> WORK INSTRUCTION: Word for word, restate all of the data shown below.

[Stored records]

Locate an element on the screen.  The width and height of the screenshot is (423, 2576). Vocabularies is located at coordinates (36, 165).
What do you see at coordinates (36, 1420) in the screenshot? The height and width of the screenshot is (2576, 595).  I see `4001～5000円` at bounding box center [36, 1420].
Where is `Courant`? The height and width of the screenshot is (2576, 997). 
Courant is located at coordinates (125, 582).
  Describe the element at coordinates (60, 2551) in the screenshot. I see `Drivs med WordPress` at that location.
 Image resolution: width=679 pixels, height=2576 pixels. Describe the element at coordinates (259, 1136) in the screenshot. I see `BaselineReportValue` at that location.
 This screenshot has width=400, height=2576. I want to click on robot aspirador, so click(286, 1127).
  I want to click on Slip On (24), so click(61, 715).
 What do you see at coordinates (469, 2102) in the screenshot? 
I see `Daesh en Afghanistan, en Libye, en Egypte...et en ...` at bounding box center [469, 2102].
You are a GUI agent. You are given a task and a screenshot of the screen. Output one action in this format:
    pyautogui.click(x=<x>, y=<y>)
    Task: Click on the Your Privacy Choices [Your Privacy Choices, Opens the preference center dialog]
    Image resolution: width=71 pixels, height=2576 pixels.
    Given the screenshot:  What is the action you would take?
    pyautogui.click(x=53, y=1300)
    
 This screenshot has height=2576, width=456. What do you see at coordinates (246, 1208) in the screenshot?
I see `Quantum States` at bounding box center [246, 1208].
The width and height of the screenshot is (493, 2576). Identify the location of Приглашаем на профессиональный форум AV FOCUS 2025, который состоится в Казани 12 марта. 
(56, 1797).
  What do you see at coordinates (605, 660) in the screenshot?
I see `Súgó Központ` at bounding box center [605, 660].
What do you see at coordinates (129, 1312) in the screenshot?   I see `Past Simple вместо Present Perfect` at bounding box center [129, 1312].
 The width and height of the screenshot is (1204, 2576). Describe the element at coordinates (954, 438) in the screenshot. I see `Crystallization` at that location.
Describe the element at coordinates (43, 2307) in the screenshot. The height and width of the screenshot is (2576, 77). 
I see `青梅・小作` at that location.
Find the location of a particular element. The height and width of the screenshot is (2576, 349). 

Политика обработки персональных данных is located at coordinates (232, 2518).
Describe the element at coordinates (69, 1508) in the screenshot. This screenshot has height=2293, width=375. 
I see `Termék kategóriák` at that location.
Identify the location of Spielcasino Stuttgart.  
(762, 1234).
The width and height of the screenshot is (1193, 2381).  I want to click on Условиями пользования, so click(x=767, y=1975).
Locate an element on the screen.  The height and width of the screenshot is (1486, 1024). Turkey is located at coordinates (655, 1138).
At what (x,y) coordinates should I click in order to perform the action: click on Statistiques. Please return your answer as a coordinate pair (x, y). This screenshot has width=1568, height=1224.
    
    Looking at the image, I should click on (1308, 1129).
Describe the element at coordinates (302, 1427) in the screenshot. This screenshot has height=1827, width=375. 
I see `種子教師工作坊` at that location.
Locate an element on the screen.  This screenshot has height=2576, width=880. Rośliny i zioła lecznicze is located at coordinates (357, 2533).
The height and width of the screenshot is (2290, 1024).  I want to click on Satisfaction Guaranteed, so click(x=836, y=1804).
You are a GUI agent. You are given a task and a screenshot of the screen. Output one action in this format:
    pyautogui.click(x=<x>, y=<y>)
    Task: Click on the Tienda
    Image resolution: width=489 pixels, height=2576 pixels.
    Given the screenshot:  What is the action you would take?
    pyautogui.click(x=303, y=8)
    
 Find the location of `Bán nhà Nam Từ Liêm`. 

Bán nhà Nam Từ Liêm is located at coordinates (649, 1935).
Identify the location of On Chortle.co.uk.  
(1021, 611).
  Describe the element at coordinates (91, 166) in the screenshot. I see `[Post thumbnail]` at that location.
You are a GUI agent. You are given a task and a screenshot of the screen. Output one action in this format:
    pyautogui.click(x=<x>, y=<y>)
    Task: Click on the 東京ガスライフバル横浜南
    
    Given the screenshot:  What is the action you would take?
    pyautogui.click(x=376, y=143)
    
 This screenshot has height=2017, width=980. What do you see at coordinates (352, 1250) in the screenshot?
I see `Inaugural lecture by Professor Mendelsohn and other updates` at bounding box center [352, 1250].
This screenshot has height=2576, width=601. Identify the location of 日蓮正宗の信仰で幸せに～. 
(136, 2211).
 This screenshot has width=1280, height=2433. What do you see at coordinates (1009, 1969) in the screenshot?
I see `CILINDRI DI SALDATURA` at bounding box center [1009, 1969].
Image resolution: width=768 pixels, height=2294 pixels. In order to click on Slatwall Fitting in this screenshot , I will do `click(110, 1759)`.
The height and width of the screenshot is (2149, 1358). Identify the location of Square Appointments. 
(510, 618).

> SOLUTION:
Locate an element on the screen.  The width and height of the screenshot is (423, 2576). Vocabularies is located at coordinates (36, 165).
What do you see at coordinates (36, 1420) in the screenshot? The height and width of the screenshot is (2576, 595).  I see `4001～5000円` at bounding box center [36, 1420].
Where is `Courant`? The height and width of the screenshot is (2576, 997). 
Courant is located at coordinates (125, 582).
  Describe the element at coordinates (60, 2551) in the screenshot. I see `Drivs med WordPress` at that location.
 Image resolution: width=679 pixels, height=2576 pixels. Describe the element at coordinates (259, 1136) in the screenshot. I see `BaselineReportValue` at that location.
 This screenshot has width=400, height=2576. I want to click on robot aspirador, so click(286, 1127).
  I want to click on Slip On (24), so click(61, 715).
 What do you see at coordinates (469, 2102) in the screenshot? 
I see `Daesh en Afghanistan, en Libye, en Egypte...et en ...` at bounding box center [469, 2102].
You are a GUI agent. You are given a task and a screenshot of the screen. Output one action in this format:
    pyautogui.click(x=<x>, y=<y>)
    Task: Click on the Your Privacy Choices [Your Privacy Choices, Opens the preference center dialog]
    Image resolution: width=71 pixels, height=2576 pixels.
    Given the screenshot:  What is the action you would take?
    pyautogui.click(x=53, y=1300)
    
 This screenshot has height=2576, width=456. What do you see at coordinates (246, 1208) in the screenshot?
I see `Quantum States` at bounding box center [246, 1208].
The width and height of the screenshot is (493, 2576). Identify the location of Приглашаем на профессиональный форум AV FOCUS 2025, который состоится в Казани 12 марта. 
(56, 1797).
  What do you see at coordinates (605, 660) in the screenshot?
I see `Súgó Központ` at bounding box center [605, 660].
What do you see at coordinates (129, 1312) in the screenshot?   I see `Past Simple вместо Present Perfect` at bounding box center [129, 1312].
 The width and height of the screenshot is (1204, 2576). Describe the element at coordinates (954, 438) in the screenshot. I see `Crystallization` at that location.
Describe the element at coordinates (43, 2307) in the screenshot. The height and width of the screenshot is (2576, 77). 
I see `青梅・小作` at that location.
Find the location of a particular element. The height and width of the screenshot is (2576, 349). 

Политика обработки персональных данных is located at coordinates (232, 2518).
Describe the element at coordinates (69, 1508) in the screenshot. This screenshot has height=2293, width=375. 
I see `Termék kategóriák` at that location.
Identify the location of Spielcasino Stuttgart.  
(762, 1234).
The width and height of the screenshot is (1193, 2381).  I want to click on Условиями пользования, so click(x=767, y=1975).
Locate an element on the screen.  The height and width of the screenshot is (1486, 1024). Turkey is located at coordinates (655, 1138).
At what (x,y) coordinates should I click in order to perform the action: click on Statistiques. Please return your answer as a coordinate pair (x, y). This screenshot has width=1568, height=1224.
    
    Looking at the image, I should click on (1308, 1129).
Describe the element at coordinates (302, 1427) in the screenshot. This screenshot has height=1827, width=375. 
I see `種子教師工作坊` at that location.
Locate an element on the screen.  This screenshot has height=2576, width=880. Rośliny i zioła lecznicze is located at coordinates (357, 2533).
The height and width of the screenshot is (2290, 1024).  I want to click on Satisfaction Guaranteed, so click(x=836, y=1804).
You are a GUI agent. You are given a task and a screenshot of the screen. Output one action in this format:
    pyautogui.click(x=<x>, y=<y>)
    Task: Click on the Tienda
    Image resolution: width=489 pixels, height=2576 pixels.
    Given the screenshot:  What is the action you would take?
    pyautogui.click(x=303, y=8)
    
 Find the location of `Bán nhà Nam Từ Liêm`. 

Bán nhà Nam Từ Liêm is located at coordinates (649, 1935).
Identify the location of On Chortle.co.uk.  
(1021, 611).
  Describe the element at coordinates (91, 166) in the screenshot. I see `[Post thumbnail]` at that location.
You are a GUI agent. You are given a task and a screenshot of the screen. Output one action in this format:
    pyautogui.click(x=<x>, y=<y>)
    Task: Click on the 東京ガスライフバル横浜南
    
    Given the screenshot:  What is the action you would take?
    pyautogui.click(x=376, y=143)
    
 This screenshot has height=2017, width=980. What do you see at coordinates (352, 1250) in the screenshot?
I see `Inaugural lecture by Professor Mendelsohn and other updates` at bounding box center [352, 1250].
This screenshot has height=2576, width=601. Identify the location of 日蓮正宗の信仰で幸せに～. 
(136, 2211).
 This screenshot has width=1280, height=2433. What do you see at coordinates (1009, 1969) in the screenshot?
I see `CILINDRI DI SALDATURA` at bounding box center [1009, 1969].
Image resolution: width=768 pixels, height=2294 pixels. In order to click on Slatwall Fitting in this screenshot , I will do `click(110, 1759)`.
The height and width of the screenshot is (2149, 1358). Identify the location of Square Appointments. 
(510, 618).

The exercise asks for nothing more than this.